The months drag on, and Orochimaru divides his time between research with Danzo-sama, who lost a leg, an arm, and an eye to the war, and quality time Tsunade, who lost a brother, a heart, and her will to live. More and more he’s drawn to Danzo, who’s become obsessed with conquering death, who encourages Orochimaru to attempt to overcome decay. Orochimaru tries to rope Tsunade into it, but she’s too busy drowning in liquor and her vices, numerous as they are, determined to self destruct in style. He tires of it. He tires of this village, and its people, and its problems.

“Where have you been, Orochimaru-kun?” The Hokage has aged fifteen years in five, and it shows in his gait, now crooked on the left. “I miss our chats. Do you want to come over for dinner, tonight? I will tell you about Tobirama-sensei, if you like.”

“Thank you but I am busy, Hokage-sama,” Orochimaru says. “Maybe some other time.”

“How is Saru?” Senju Tobirama asks. “You never speak about your sensei. And that seal is crooked. The line must be parallel, or it will fail.”

“Thank you, Nidaime-sama,” Orochimaru says, and fixes the wayward fuinjutsu. “And you never ask about Tsunade, who is your beloved brother’s blood, so why should I indulge you?”

“Hh,” Tobirama shifts uncomfortably. “I’m afraid I never met her.” He frowns. “Unless, I did, and I do not remember? Your Resurrection technique has improved, but perhaps ceaselessly cloning my organic material has corrupted it.”

“It’s a possibility,” Orochimaru says. “I will look into it.” He elegantly finishes his script. “What do you think?”

“I see no fault in it,” Tobirama admits. “I could have done it no better.”

“Such high praise,” Orochimaru says. “I am honoured.” He decides to indulge him, then. “You wish to know about Sarutobi-sensei, yes?
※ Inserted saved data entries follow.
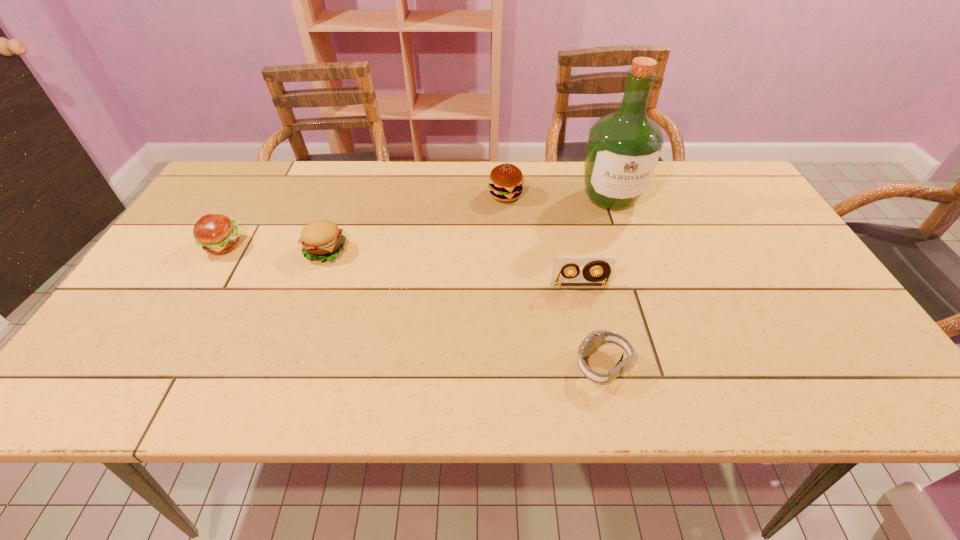 Where is `vacant point at the near edge`? The width and height of the screenshot is (960, 540). vacant point at the near edge is located at coordinates click(x=293, y=399).

This screenshot has height=540, width=960. What are the coordinates of `vacant space at the left edge of the desktop` in the screenshot? It's located at (171, 275).

Where is `vacant area at the right edge`? The image size is (960, 540). vacant area at the right edge is located at coordinates (785, 284).

The height and width of the screenshot is (540, 960). In order to click on empty space between the leftmost hamburger and the videotape in this screenshot , I will do `click(401, 265)`.

Where is `free space between the leftmost hamburger and the nearest object`? free space between the leftmost hamburger and the nearest object is located at coordinates (413, 306).

Where is `vacant area that lies between the second nearest object and the rightmost hamburger`? Image resolution: width=960 pixels, height=540 pixels. vacant area that lies between the second nearest object and the rightmost hamburger is located at coordinates (542, 240).

Image resolution: width=960 pixels, height=540 pixels. In order to click on vacant area that lies between the videotape and the tallest object in this screenshot , I will do `click(595, 241)`.

In order to click on vacant area between the leftmost hamburger and the fourth object from right to left in this screenshot , I will do `click(364, 220)`.

The width and height of the screenshot is (960, 540). What are the coordinates of `free space between the second hamburger from left to right and the liquor` in the screenshot? It's located at (468, 224).

This screenshot has height=540, width=960. Identify the location of vacant space that's between the liquor and the leftmost object. (417, 222).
He is the wisest fool I know. He’s quite clever, disguising manipulation as kindness. He gathers young and talented shinobi and inspires unbreakable loyalty from them, and then uses them, delegates his many tasks to them, and brings our village great renown.”

“Sarutobi Hiruzen does this?” Tobirama hums. “So that monkey finally took my advice to heart.”

“Honestly? I admire it.” Orochimaru rolls up his scroll. “I would emulate it, if I had his charisma. Alas. I was not born with it.”

“Few ever are,” Tobirama says. “My brother was the most charismatic man I know, but he did not weaponize it, no matter how many times I told him to. He had the presence and power of a God, the following of an organized religion, and the drive to set the world straight, but his brain was the size of an acorn.”

Orochimaru briefly imagines acorn-brained Jiraiya as the God of Shinobi, and laughs. What a terrible mental image.

“Charisma can be trained,” Tobirama says, unexpectedly. “I learned it.”

“Oh?” Orochimaru looks at him curiously. “Will you teach me, Tobirama-sensei?”

“It’s simple, really,” Tobirama says. “Love and loyalty overlap. Save them, or raise them ignorant, and they will not know the difference.”

“Oh.” Orochimaru is a snake that learned to smile. “Hm. But were you not the one who so firmly stated a shinobi must not feel?”

A pained expression crosses Tobirama’s face, and then leaves just as quickly. “I tire of this,” he says, and drives a kunai through his skull, effectively disrupting the Resurrection technique.

“How curious you were,” Orochimaru says to the pile of ash. “Sensei of my sensei.”